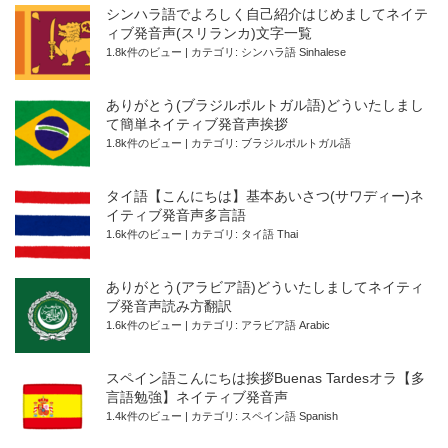
シンハラ語でよろしく自己紹介はじめましてネイテ
ィブ発音声(スリランカ)文字一覧
1.8k件のビュー
|
カテゴリ:
シンハラ語 Sinhalese
ありがとう(ブラジルポルトガル語)どういたしまし
て簡単ネイティブ発音声挨拶
1.8k件のビュー
|
カテゴリ:
ブラジルポルトガル語
タイ語【こんにちは】基本あいさつ(サワディー)ネ
イティブ発音声多言語
1.6k件のビュー
|
カテゴリ:
タイ語 Thai
ありがとう(アラビア語)どういたしましてネイティ
ブ発音声読み方翻訳
1.6k件のビュー
|
カテゴリ:
アラビア語 Arabic
スペイン語こんにちは挨拶Buenas Tardesオラ【多
言語勉強】ネイティブ発音声
1.4k件のビュー
|
カテゴリ:
スペイン語 Spanish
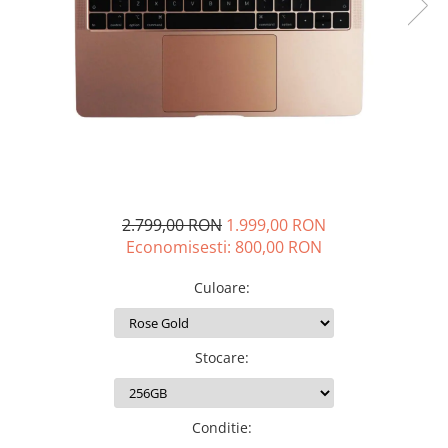
iPhone 14 Plus
iPhone 14 Pro
iPhone 14 Pro Max
iPhone 15
iPhone 15 Plus
iPhone 15 Pro
iPhone 16
iPhone 16 Plus
iPhone 16 Pro
2.799,00 RON
1.999,00 RON
iPhone 16 Pro Max
Economisesti:
800,00
RON
iPhone 16E
Culoare
:
iPhone 17
iPhone 17 Air
iPhone 17 Pro
Stocare
:
iPhone 17 Pro Max
iPhone SE 2
iPhone SE 3
Conditie
:
iPhone Xr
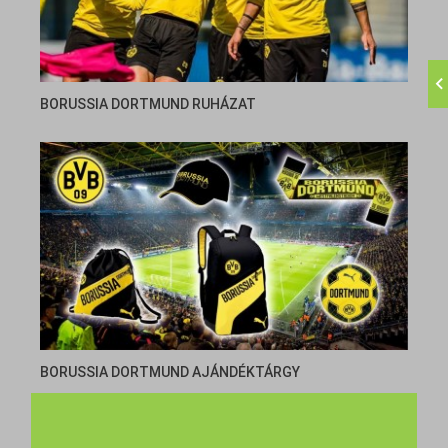
BORUSSIA DORTMUND RUHÁZAT
BORUSSIA DORTMUND AJÁNDÉKTÁRGY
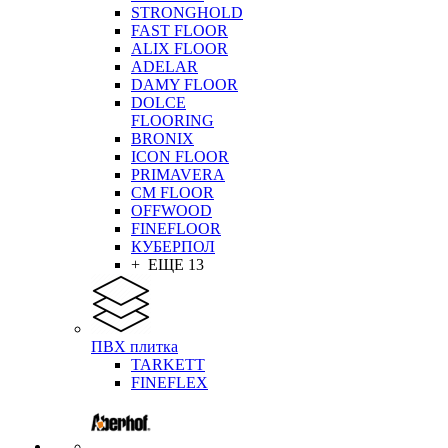
STRONGHOLD
FAST FLOOR
ALIX FLOOR
ADELAR
DAMY FLOOR
DOLCE
FLOORING
BRONIX
ICON FLOOR
PRIMAVERA
CM FLOOR
OFFWOOD
FINEFLOOR
КУБЕРПОЛ
+ ЕЩЕ 13
ПВХ плитка
TARKETT
FINEFLEX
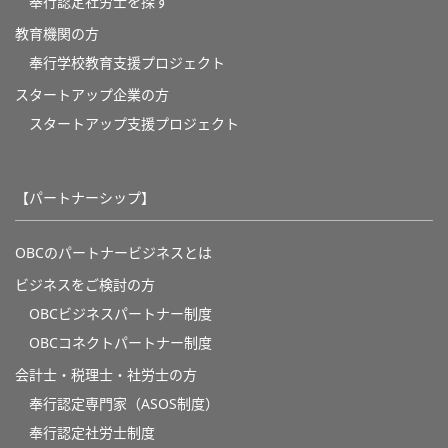
奉行認定社労士を探す
教育機関の方
奉⾏学校教育⽀援プロジェクト
スタートアップ企業の方
スタートアップ支援プロジェクト
【パートナーシップ】
OBCのパートナービジネスとは
ビジネスをご検討の方
OBCビジネスパートナー制度
OBCコネクトパートナー制度
会計士・税理士・社労士の方
奉行認定専門家（ASOS制度）
奉行認定社労士制度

━━━━━━━━━━━━━━━━━━━━━━━━━━━━━━

• [Aim of the task]:
For every line above that includes the string "ブラジルポルトガル語", copy the line.

• [Solution for this problem]:
ありがとう(ブラジルポルトガル語)どういたしまし
ブラジルポルトガル語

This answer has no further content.